■ Work instruction
Retype the opening lines of the listing below, ending with the line that contains "Perhaps even pound", and leave out any pictures.

■ Data supplied
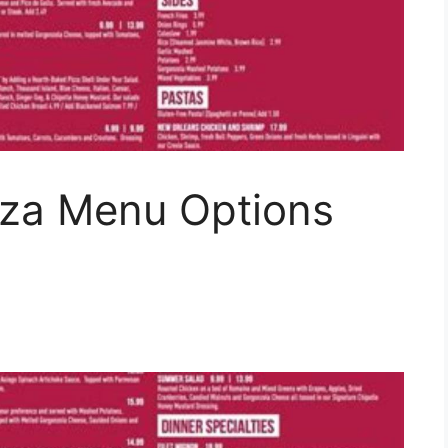
zza Menu Options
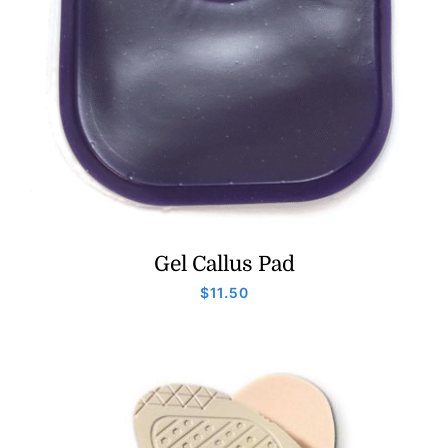
Gel Callus Pad
$
11.50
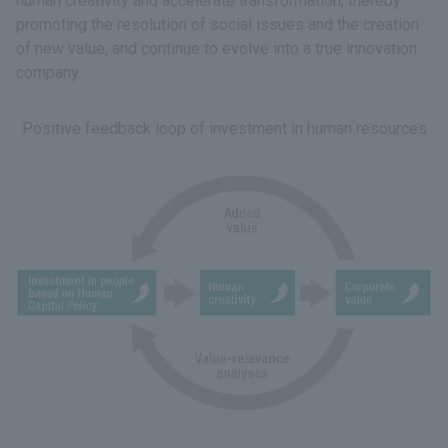
human creativity and accelerate transformation, thereby
promoting the resolution of social issues and the creation
of new value, and continue to evolve into a true innovation
company.
Positive feedback loop of investment in human resources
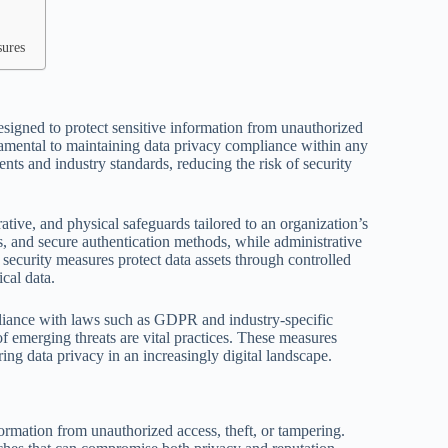
sures
esigned to protect sensitive information from unauthorized
ndamental to maintaining data privacy compliance within any
nts and industry standards, reducing the risk of security
ative, and physical safeguards tailored to an organization’s
s, and secure authentication methods, while administrative
l security measures protect data assets through controlled
ical data.
mpliance with laws such as GDPR and industry-specific
f emerging threats are vital practices. These measures
ring data privacy in an increasingly digital landscape.
formation from unauthorized access, theft, or tampering.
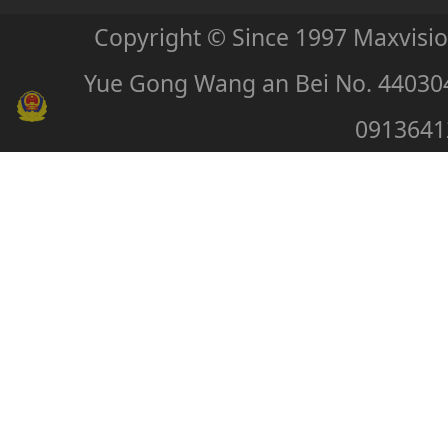
Copyright © Since 1997 Maxvisi
Yue Gong Wang an Bei No. 44030
0913641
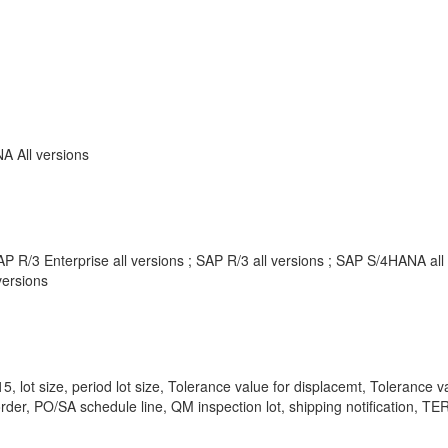
 All versions
P R/3 Enterprise all versions ; SAP R/3 all versions ; SAP S/4HANA al
ersions
lot size, period lot size, Tolerance value for displacemt, Tolerance v
order, PO/SA schedule line, QM inspection lot, shipping notification, 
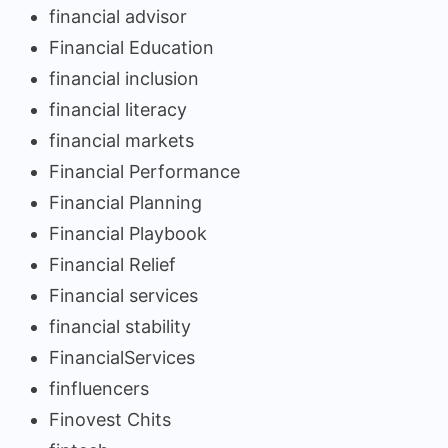
financial advisor
Financial Education
financial inclusion
financial literacy
financial markets
Financial Performance
Financial Planning
Financial Playbook
Financial Relief
Financial services
financial stability
FinancialServices
finfluencers
Finovest Chits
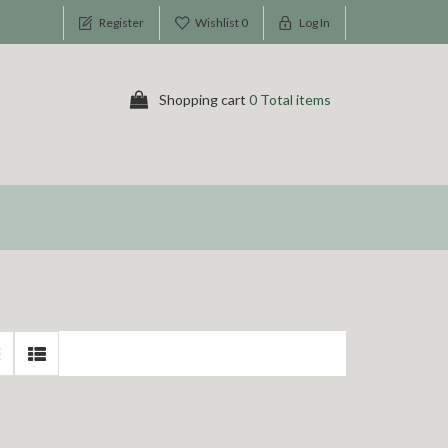
Register
Wishlist
0
Log In
Shopping cart
0 Total items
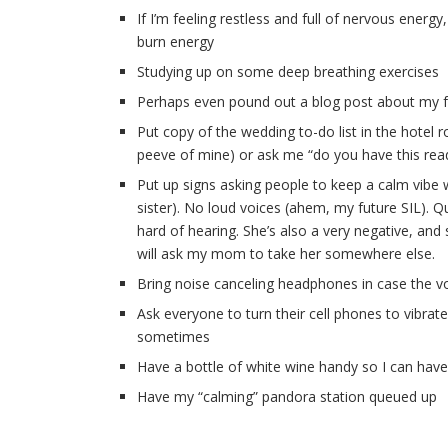
If I’m feeling restless and full of nervous ener
burn energy
Studying up on some deep breathing exercises
Perhaps even pound out a blog post about my fe
Put copy of the wedding to-do list in the hote
peeve of mine) or ask me “do you have this read
Put up signs asking people to keep a calm vibe
sister). No loud voices (ahem, my future SIL). Q
hard of hearing. She’s also a very negative, an
will ask my mom to take her somewhere else.
Bring noise canceling headphones in case the v
Ask everyone to turn their cell phones to vibrat
sometimes
Have a bottle of white wine handy so I can have
Have my “calming” pandora station queued up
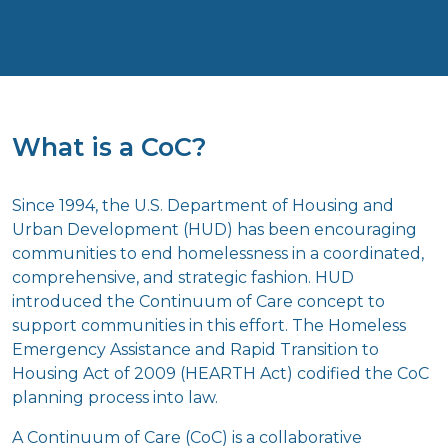
What is a CoC?
Since 1994, the U.S. Department of Housing and
Urban Development (HUD) has been encouraging
communities to end homelessness in a coordinated,
comprehensive, and strategic fashion. HUD
introduced the Continuum of Care concept to
support communities in this effort. The Homeless
Emergency Assistance and Rapid Transition to
Housing Act of 2009 (HEARTH Act) codified the CoC
planning process into law.
A Continuum of Care (CoC) is a collaborative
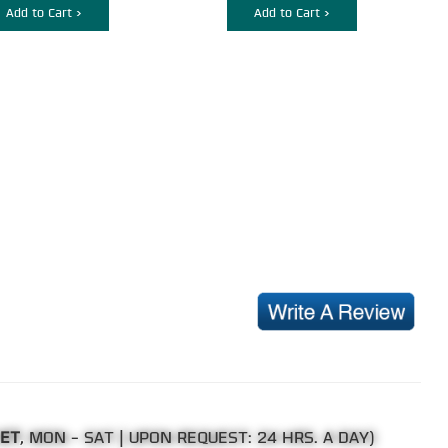
Add to Cart >
Add to Cart >
 ET
, MON - SAT | UPON REQUEST: 24 HRS. A DAY)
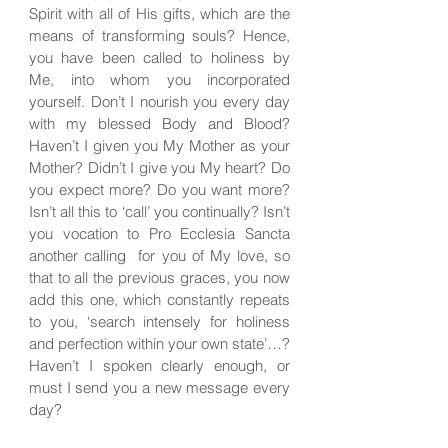
Spirit with all of His gifts, which are the
means of transforming souls? Hence,
you have been called to holiness by
Me, into whom you incorporated
yourself. Don’t I nourish you every day
with my blessed Body and Blood?
Haven’t I given you My Mother as your
Mother? Didn’t I give you My heart? Do
you expect more? Do you want more?
Isn’t all this to ‘call’ you continually? Isn’t
you vocation to Pro Ecclesia Sancta
another calling for you of My love, so
that to all the previous graces, you now
add this one, which constantly repeats
to you, ‘search intensely for holiness
and perfection within your own state’…?
Haven’t I spoken clearly enough, or
must I send you a new message every
day?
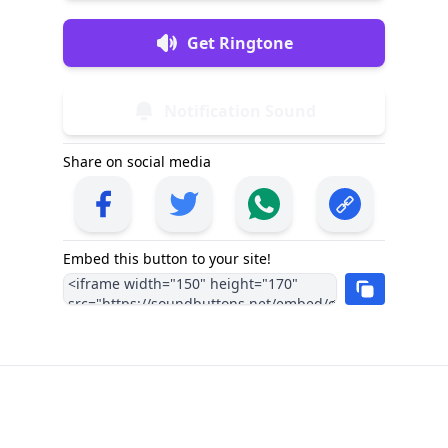
Get Ringtone
Notification Sound
Share on social media
Embed this button to your site!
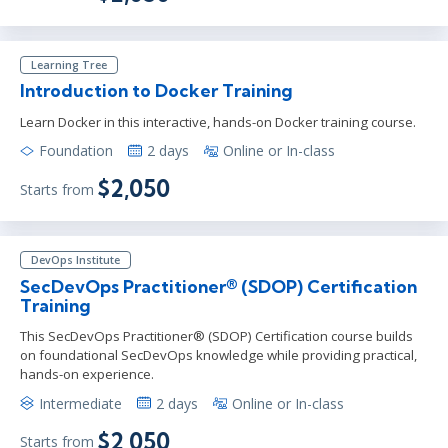
Learning Tree
Introduction to Docker Training
Learn Docker in this interactive, hands-on Docker training course.
Foundation
2 days
Online or In-class
$2,050
Starts from
DevOps Institute
SecDevOps Practitioner® (SDOP) Certification
Training
This SecDevOps Practitioner® (SDOP) Certification course builds
on foundational SecDevOps knowledge while providing practical,
hands-on experience.
Intermediate
2 days
Online or In-class
$2,050
Starts from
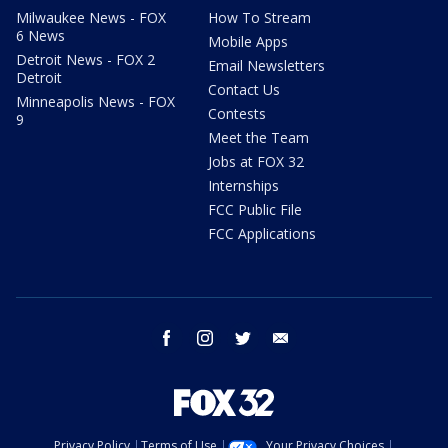
Milwaukee News - FOX
How To Stream
6 News
Mobile Apps
Detroit News - FOX 2
Email Newsletters
Detroit
Contact Us
Minneapolis News - FOX
Contests
9
Meet the Team
Jobs at FOX 32
Internships
FCC Public File
FCC Applications
facebook
instagram
twitter
email
Privacy Policy
Terms of Use
Your Privacy Choices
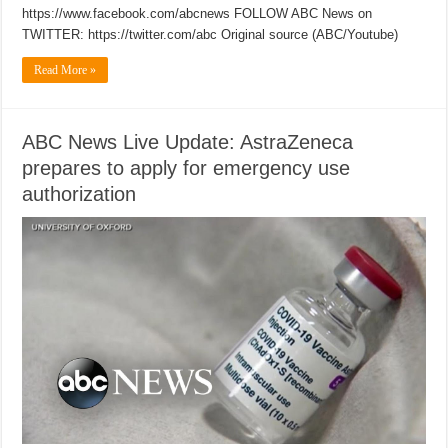
https://www.facebook.com/abcnews FOLLOW ABC News on
TWITTER: https://twitter.com/abc Original source (ABC/Youtube)
Read More »
ABC News Live Update: AstraZeneca
prepares to apply for emergency use
authorization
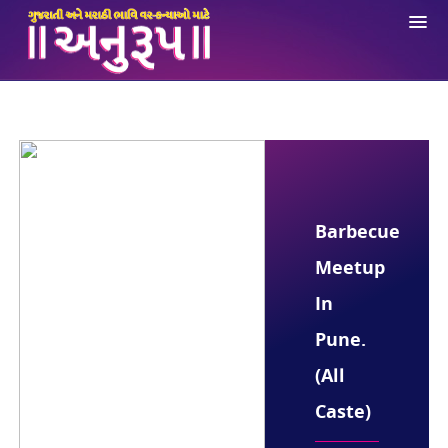
About Us
Registration
Login
Ne
Opportunities
Barbecue
Anuroop App
Meetup
Contact Us
In
Pune.
(All
Caste)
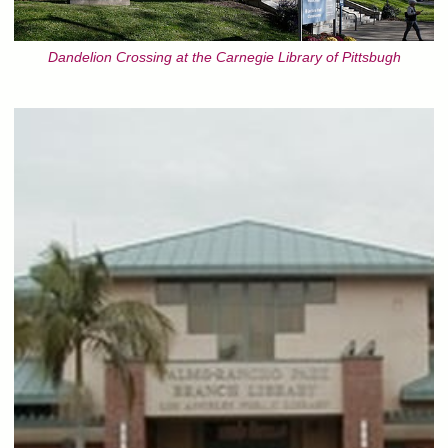
Dandelion Crossing at the Carnegie Library of Pittsbugh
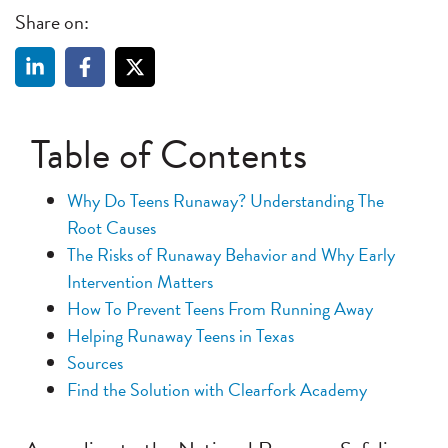
Share on:
Table of Contents
Why Do Teens Runaway? Understanding The
Root Causes
The Risks of Runaway Behavior and Why Early
Intervention Matters
How To Prevent Teens From Running Away
Helping Runaway Teens in Texas
Sources
Find the Solution with Clearfork Academy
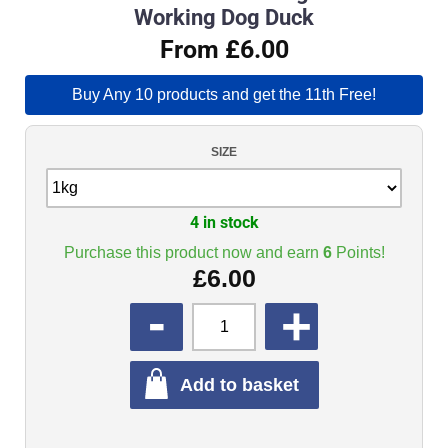
Working Dog Duck
From £6.00
Buy Any 10 products and get the 11th Free!
SIZE
4 in stock
Purchase this product now and earn
6
Points!
£
6.00
QUANTITY
Add to basket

■ Exercise result
zza Menu Options
Gel Callus Pad
$
11.50
human creativity and accelerate transformation, thereby
promoting the resolution of social issues and the creation
of new value, and continue to evolve into a true innovation
company.
Positive feedback loop of investment in human resources
sures
esigned to protect sensitive information from unauthorized
ndamental to maintaining data privacy compliance within any
nts and industry standards, reducing the risk of security
ative, and physical safeguards tailored to an organization’s
s, and secure authentication methods, while administrative
l security measures protect data assets through controlled
ical data.
mpliance with laws such as GDPR and industry-specific
f emerging threats are vital practices. These measures
ring data privacy in an increasingly digital landscape.
formation from unauthorized access, theft, or tampering.
Copyright © Since 1997 Maxvisi
Yue Gong Wang an Bei No. 44030
0913641
 All versions
P R/3 Enterprise all versions ; SAP R/3 all versions ; SAP S/4HANA al
ersions
lot size, period lot size, Tolerance value for displacemt, Tolerance v
order, PO/SA schedule line, QM inspection lot, shipping notification, 
financial advisor
Financial Education
financial inclusion
financial literacy
financial markets
Financial Performance
Financial Planning
Financial Playbook
Financial Relief
Financial services
financial stability
FinancialServices
finfluencers
Finovest Chits
Register
Wishlist
0
Log In
Shopping cart
0 Total items
If I’m feeling restless and full of nervous ener
burn energy
Studying up on some deep breathing exercises
Perhaps even pound out a blog post about my fe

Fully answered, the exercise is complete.